Eesti Energia's recent decision to change the prices of its exchange-based electricity packages that will see some customers charged a bigger margin and monthly fee follows higher trading costs during the crisis and the fact that profit margins cannot be kept down forever.
Eesti Energia on Tuesday said that a decision to harmonize the prices of its exchange-based electricity packages will see the price drop for 91,000 customers, while 11,000 will see their costs rise, abruptly in some cases.
A customer received a letter from the national energy company telling them that their new margin will be 0.44 cents per kilowatt-hour and monthly fee €1.99, up from 0.1 cents per kWh and €0.39 per month.
Eesti Energia's press representative Mattias Kaiv said that the 340-percent hike should not be calculated in those terms as changes to near-zero margins should not be expressed as percentage.
Roul Tutt, head of home market sales for Eesti Energia, said that some customers' very low margins are from the pre-crisis period when energy prices were low, which situation was frozen during the crisis. "But margins cannot be kept down forever. Because the market price of electricity has stabilized, we will be harmonizing our exchange package rates. Eesti Energia will still offer the lowest margin of 0.44 cents per kWh even after the harmonization," Tutt said.
He added that some customers' margins will fall by up to 0.58 cents, while others will grow by up to 0.44 cents, and that the margin hike will add €1 to the average electricity bill, while the biggest reduction of 0.58 cents will save €1.5.
Competitors' margins now higher
Competitor Eesti Gaas charges a higher margin on its exchange-based price package of 64-66 cents per kWh.

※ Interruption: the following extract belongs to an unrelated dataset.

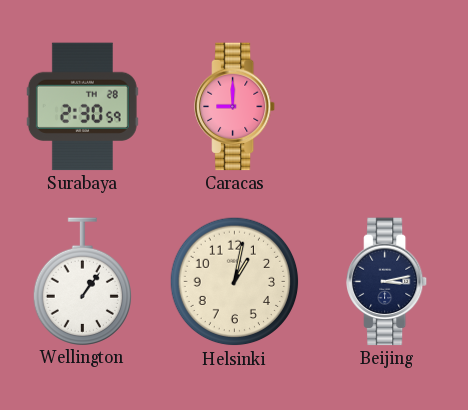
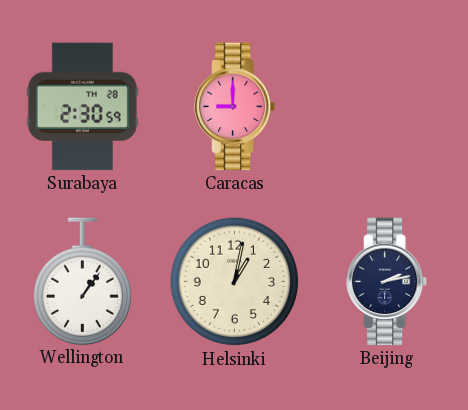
Beijing: 3:13 -> 2:13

"At the same time, we do not charge a monthly fee, which often has a greater effect on a small consumer's bill than the margin," said Kersti Tumm, head of communication and marketing for Eesti Gaas.
220 Energia OÜ charges 0.63 cents per kWh and Elektrum 0.65 cents.

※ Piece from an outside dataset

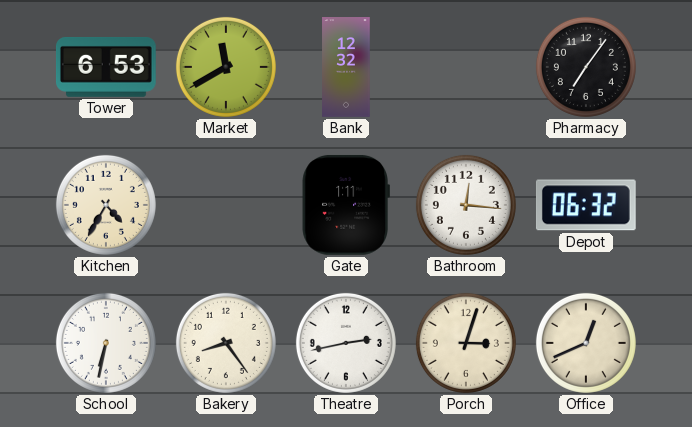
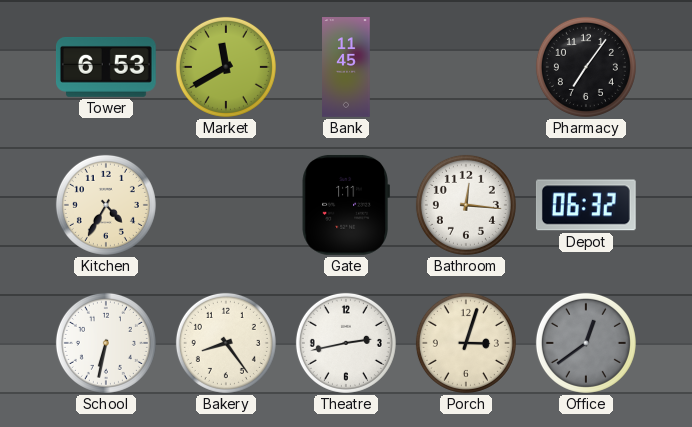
Bank: 12:32 -> 11:45
Office: 12:41 -> 12:39
Office dial: cream -> grey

Tarmo Kärsna, head of energy sales at Alexela, said that Alexela uses the term "price period" which is one year for exchange-based contracts and during which the customer's margin will not grow.
Alexela has three exchange-based packages one of which sports a zero margin. The seller also offers a package where the price of electricity is fixed for a period of one month and capped at the universal service price level after which the customer can decide whether to switch to the exchange or continue with their existing solution.